Most people don’t have the luxury of being able to leave their jobs while they transition into web development. The people who are working the worst jobs and need a change the most have the least flexibility to make it happen.
No worries. Freelancing to the rescue! Instead of having to lose all your income while you learn web development and transition into a new career, you can take a graduated approach. Get up to speed after work and on weekends. Then, start taking on some freelance gigs.
Here are some things to watch out for as you’re getting started freelancing on the side.
You’ll be tempted since you’re just doing freelance development on the side to skip out on all the boring administrative tasks. You won’t want to register your business, talk to an accountant, and make your clients sign contracts before working with you.
This is a mistake. If you don’t start doing these important things now, you’ll be less likely to do them ever. This will cause you a problem at some point. You’ll be $5k into a project when you realize the client doesn’t intend to pay… and you didn’t get them to sign a contract.
Do things right from the start to avoid nasty situations like this. Practice the way you play.
Make sure you’re not mixing your personal life with your freelancing side gig. It’s going to be tempting to use your personal bank accounts and to run a sole proprietorship with nothing protecting your personal assets.
Just like the previous advice, you might be able to run for a long time like this with no repercussions. Once you do have a problem, though, the repercussions are going to hit hard. A client could sue you and take your personal assets. If you have a family, that means problems in your side gig could reach into your family life and affect the ones you love. It’s just not worth saving a little time and a few bucks.
When I first started, I thought I would build a web site telling what services I offered and wait for clients to start rolling in. What actually happened didn’t resemble that in the slightest. Instead, I had to go out and get in front of people all the time in order to find work.
Today, about half my time is not billable. It’s spent doing marketing, finding clients, bookkeeping, and a million other things. This is important to understand, especially if you’re only going to be freelancing part-time. Take that time you think is going to be devoted entirely to writing code and cut it in half. That’s how much time you’re going to be able to bill for.
If you’re ready to get started, I just launched an email course that will take you from zero to freelance business in a week. Enroll in my Freelancing Crash Course 🚀!
Your employer pays their portion of your taxes on the income you make at your full-time job, and your portion typically gets withheld from your check. You don’t even have to think about it until the end of the year when you get whatever amount you overpaid back in the form of a tax refund.
When you’re self-employed — even for part of your time — you have to pay the employer portion of the taxes as well as the employee portion. Make sure you save for this as you’re making the money instead of trying to pull it all together at tax time.

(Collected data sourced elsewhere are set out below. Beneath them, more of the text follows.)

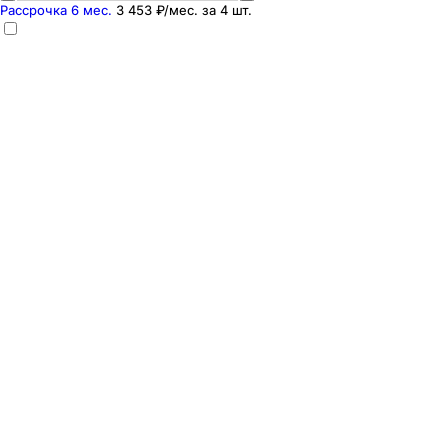
Рассрочка 6 мес.
3 453 ₽
/мес. за
4
шт.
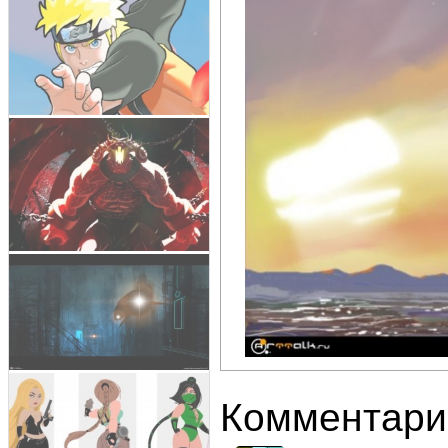
Комментари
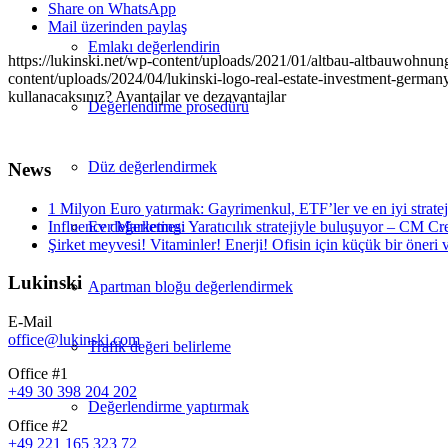
Share on WhatsApp
Mail üzerinden paylaş
Emlakı değerlendirin
https://lukinski.net/wp-content/uploads/2021/01/altbau-altbauwohnun
content/uploads/2024/04/lukinski-logo-real-estate-investment-germany
kullanacaksınız? Avantajlar ve dezavantajlar
Değerlendirme prosedürü
Düz değerlendirmek
News
1 Milyon Euro yatırmak: Gayrimenkul, ETF’ler ve en iyi stratej
Influencer Marketing: Yaratıcılık stratejiyle buluşuyor – CM Cre
Ev değerlemesi
Şirket meyvesi! Vitaminler! Enerji! Ofisin için küçük bir öneri ve
Lukinski
Apartman bloğu değerlendirmek
E-Mail
office@lukinski.com
Trafik değeri belirleme
Office #1
+49 30 398 204 202
Değerlendirme yaptırmak
Office #2
+49 221 165 323 72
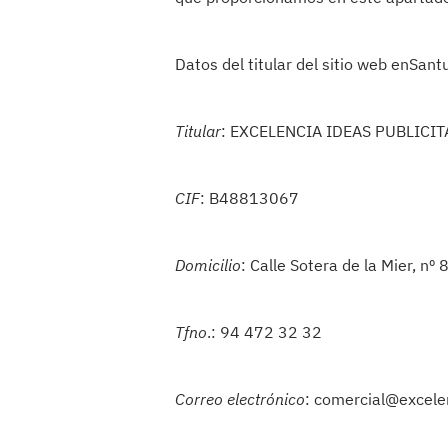
Datos del titular del sitio web enSant
Titular
: EXCELENCIA IDEAS PUBLICITA
CIF
: B48813067
Domicilio
: Calle Sotera de la Mier, nº
Tfno
.: 94 472 32 32
Correo electrónico
: comercial@excele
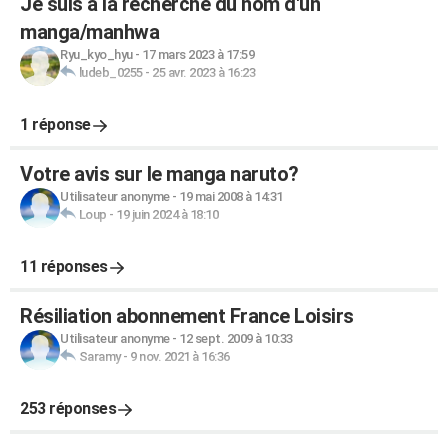
Je suis à la recherche du nom d'un
manga/manhwa
Ryu_kyo_hyu
-
17 mars 2023 à 17:59
ludeb_0255
-
25 avr. 2023 à 16:23
1 réponse
Votre avis sur le manga naruto?
Utilisateur anonyme
-
19 mai 2008 à 14:31
Loup
-
19 juin 2024 à 18:10
11 réponses
Résiliation abonnement France Loisirs
Utilisateur anonyme
-
12 sept. 2009 à 10:33
Saramy
-
9 nov. 2021 à 16:36
253 réponses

To find out how much to save, you should talk to an accountant. You may need to pay quarterly estimated tax payments, and your accountant can advise you on this too. It may cost you a couple hundred dollars, but the accountant’s advice is worth it.
Last year, I was a full-time employee while also running a freelance business on the side. I saved 20% of my freelance earnings for taxes. That turned out not to be enough. I had to come up with a few thousand dollars to pay the difference. This year, I’m saving 35% instead.
It takes a lot of commitment to make freelancing work. As you try it out on the side, you’ll see the potential, but you’ll also see how much of that potential you can’t tap into without more time. Once you understand how to get work and how to keep it coming in, start thinking about when it makes sense to make the transition from your job to full-time freelancing.
When you make that leap, you’ll have other considerations like replacing the insurance your employer provides and maintaining some social connections your office provides. Make sure these are part of the calculus as you make the switch, but don’t hold off for too long. You’ll never have freelancing 100% figured out, but you’ll learn enough to start your new life, with you calling the shots.